Proving the Business Case for the Internet of Things

Huawei hits back at security allegations

Steve Rogerson
December 12, 2018

Huawei has hit back at security allegations made against the Chinese technology giant last week by European Commission vice president Andrus Ansip.
The company said it was “surprised and disappointed” by the comments made about Huawei by Ansip at a press conference on artificial intelligence (AI) in Brussels. During the press briefing, Ansip responded to a question regarding Huawei’s role in some European driverless cars and 5G projects in the context of security allegations against the company.
“We categorically reject any allegation that we might pose a security threat,” said a Huawei statement. “We are open to a dialogue with vice president Andrus Ansip to address these misunderstandings and intend to continue our longstanding cooperation with the European Commission as a private, employee owned company.”
The statement said Huawei was part of the solution, not the problem.
“Huawei has never been asked by any government to build any backdoors or interrupt any networks, and we would never tolerate such behaviour by any of our staff,” it said. “Cyber security has always been our top priority and we have a proven track record of providing secure products and solutions for our customers in Europe and around the world. Today, the ICT supply chain is highly globalised. Cyber security needs to be addressed jointly at a global level, and equipment vendors should not be treated differently based on their country of origin. Singling out one vendor does nothing to help the industry identify and address cyber-security threats more effectively.”
Huawei said it was ready to provide any information and was committed to maintaining an open dialogue with its European partners on security-related issues.
Huawei is a provider of information and communications technology infrastructure and smart devices. With integrated products across four key domains – telecoms networks, IT, smart devices and cloud services – it says it is committed to bringing digital to every person, home and organisation for a fully connected, intelligent world.
Huawei has more than 180,000 employees and operates in over 170 countries and regions. Founded in 1987, it is a private company fully owned by its employees.
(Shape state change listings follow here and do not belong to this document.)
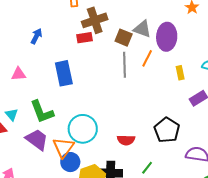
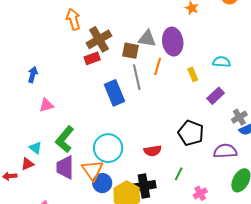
blue arrow: (36, 36) -> (33, 75), moved
blue rectangle: (64, 73) -> (114, 93), moved
pink triangle: (19, 74) -> (46, 105), moved
green L-shape: (42, 112) -> (65, 139), turned 72
purple trapezoid: (37, 140) -> (65, 167), turned -115

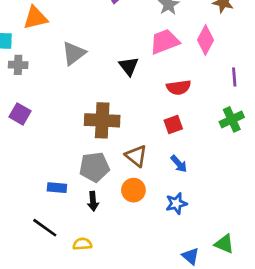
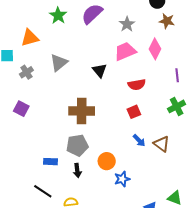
gray cross: (18, 65) -> (26, 72), moved, turned -32
brown triangle: (136, 156) -> (161, 144), moved
blue star: (176, 203) -> (122, 179), moved

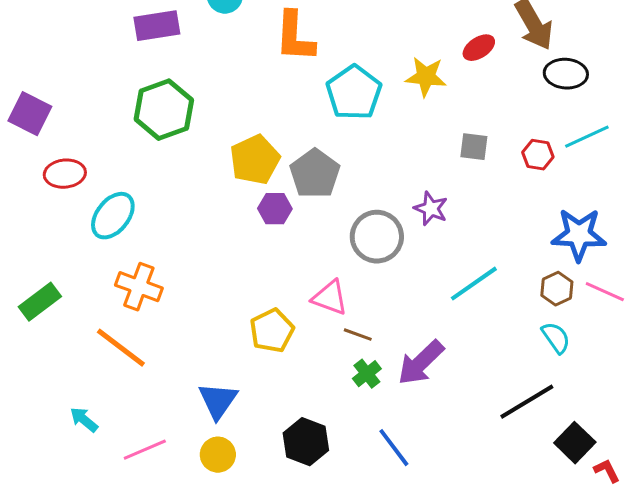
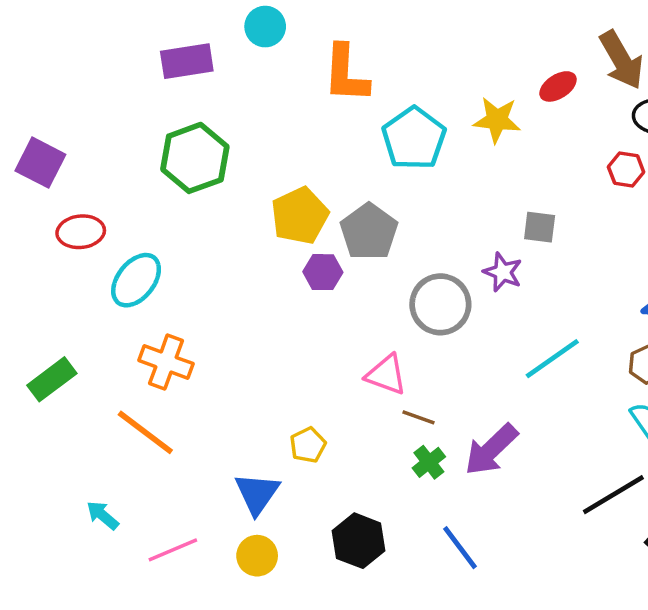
gray square: (474, 147) -> (540, 227), moved
red hexagon: (538, 155) -> (626, 169), moved
yellow pentagon: (272, 331) -> (308, 445), moved, size x0.7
In Europe, Huawei employs over 11,000 people and runs two regional offices and 18 R&D sites. So far, Huawei has established 240 technical cooperation projects and has partnered with over 150 universities across Europe.
Huawei’s chief financial officer Meng Wanzhou has been released on bail by a Canadian judge after being arrested earlier this month for allegedly misleading banks about the company’s connections with another company suspected of breaking US sanctions on exports to Iran.
The bail conditions means she has to wear an ankle bracelet, surrender her passport and be accompanied by two security officers at all times. The USA wants her extradited.